Overall, 67% of Australians live in one of our capital cities, but I wouldn’t be surprised to see this number fall in the next Census, given so many people are relocating to the regions these days.

I think this will be an ongoing trend. We’ve had an affordability issue in the major cities for a while now, and the prevalence of working from home has prompted many Millennials to leave the big cities and enjoy a better lifestyle on a lower mortgage in the regions.

The big lure for these young family buyers is the opportunity to buy a house, so they can give their kids the same upbringing they enjoyed with a big backyard to encourage outdoor activity and separate bedrooms for each child.

This is much more appealing than apartment living for Millennials, especially those who want to keep growing their families. Apartment living is all many young families can afford in the big capital cities, but in the regions they can buy the forever home immediately.

An apartment in Sydney – at a median price of almost $810,000 – costs more than a house in many desirable regional towns, such as the Eurobodalla and Bega council areas of the NSW South Coast.

Speaking of Millennials, there are now almost as many of them as there are Baby Boomers. Millennials are aged 25 to 39, so in the property market they are typically first and second home buyers. The Baby Boomers tend to be downsizers.

There are 5.4 million people in each cohort. The impact on the property market is that both groups are at an age where they are likely to trade properties.

Millennials with or intending to have children typically trade up to houses. Baby boomers (defined as ages 55-74) typically downsize to smaller houses or more commonly, townhouses or apartments. And not necessarily where you might expect either.

The long Australian tradition of ‘retiring to the coast’ is not the holy grail anymore for many Baby Boomers.

We see a lot of downsizers in Sydney and Melbourne buying large apartments in the CBD or surrounding inner city areas. They’re choosing a lifestyle of great restaurants, culture and entertainment at their doorstep while remaining available to look after their grandchildren.

According to the Census, almost 13% of Baby Boomers are actively involved in the care of their grandkids, which is a huge help to couples in full-time work who need that income to afford their mortgages. So, it’s unsurprising that these two groups want to live close by.

It’s no surprise to see NSW and Sydney remaining the largest state and capital city in Australia, with Victoria and Melbourne next in line. But it may be surprising to some people that the ACT has had the fastest population growth rate since 2016 at 14.4%.

Almost 60,000 people have moved to Canberra over the five years to 2021.

To outsiders, Canberra is known as a government town with lots of national museums. But there’s a lot of development going on these days, creating a new, contemporary vibe as the city becomes more sophisticated with buzzy energy akin to Washington DC.

The Census counted more than 10.8 million private homes across Australia. More than half – 5.5 million households – were couple families.

About 53% of them have children living at home and 47% of them don’t.
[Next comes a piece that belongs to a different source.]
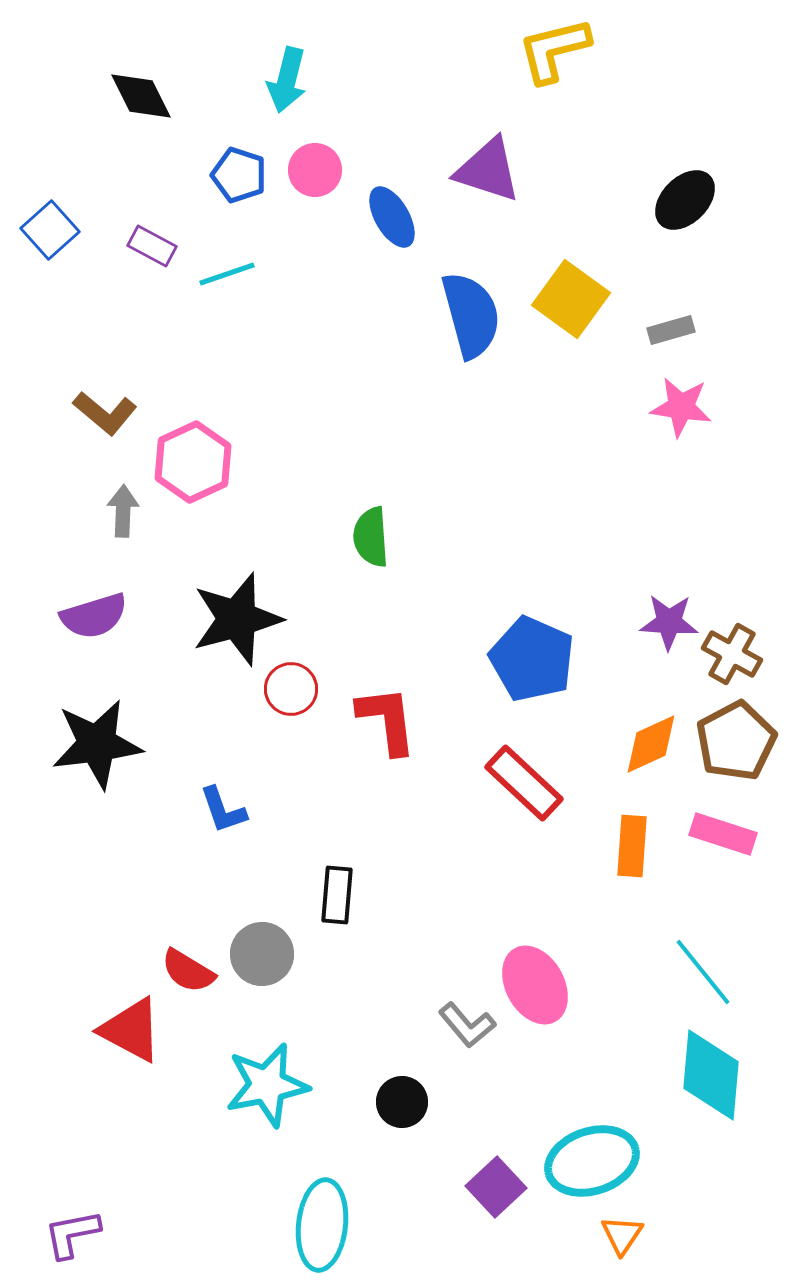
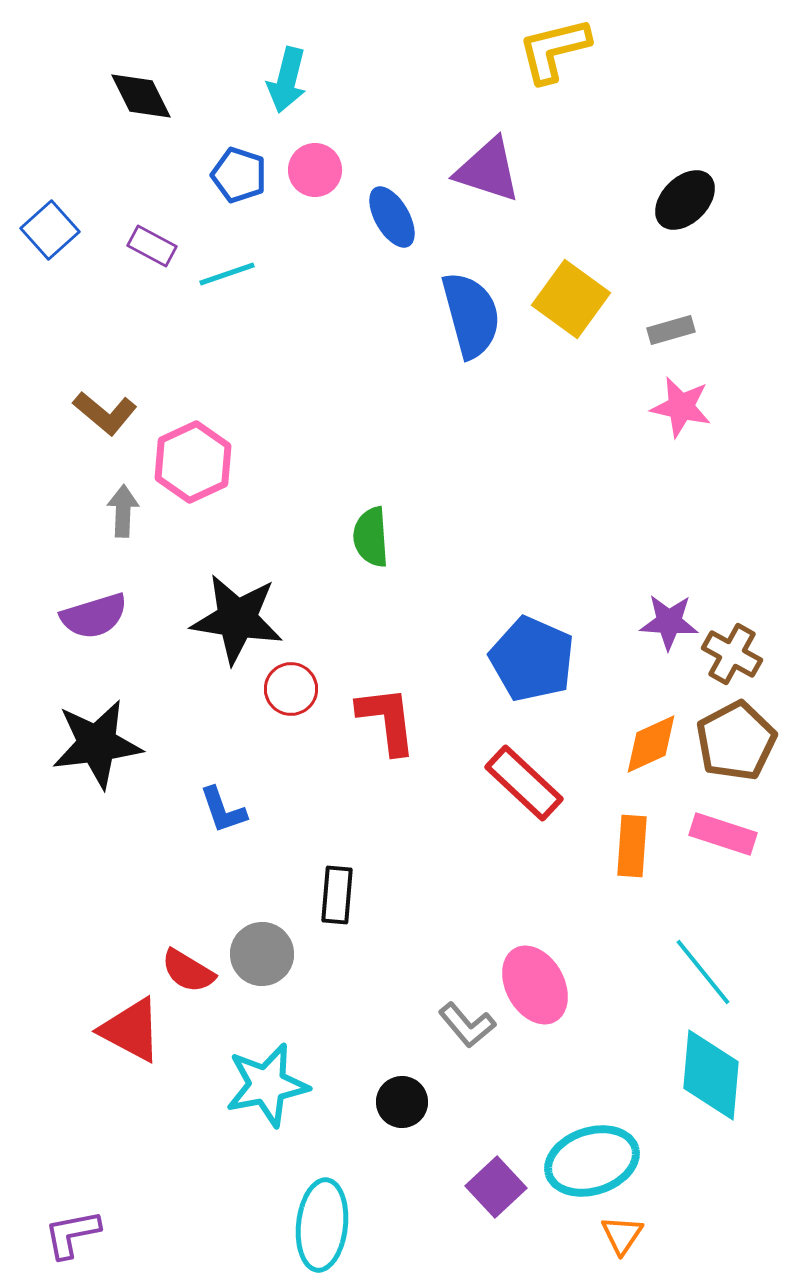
pink star at (681, 407): rotated 4 degrees clockwise
black star at (237, 619): rotated 24 degrees clockwise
And lone households are increasing – up by 350,000 compared to 2016. These are two key population metrics supporting the rising trend in apartment living in Australia.

There was talk during the pandemic of apartment living becoming fundamentally unappealing due to the perceived restricted space and concerns over communal facilities.

But Australia’s population trends naturally dictate that apartment living will continue to rise, even though people might be a little warier of pressing lift buttons and so forth these days.

Couples without children and people living alone tend not to want, need or have the budget for houses. We have a high percentage of both groups, so the rising trend in apartment living is here to stay, in my view.

The Census shows apartment living continued to trend up between 2016 and 2021. There’s been an 11.9% bump in the number of apartment households compared to a 10.8% rise in semis/townhouses and an 11.1% rise in houses.

Finally, the Census reveals that 31% of Australians own their homes outright, 35% have a mortgage and 30.6% rent.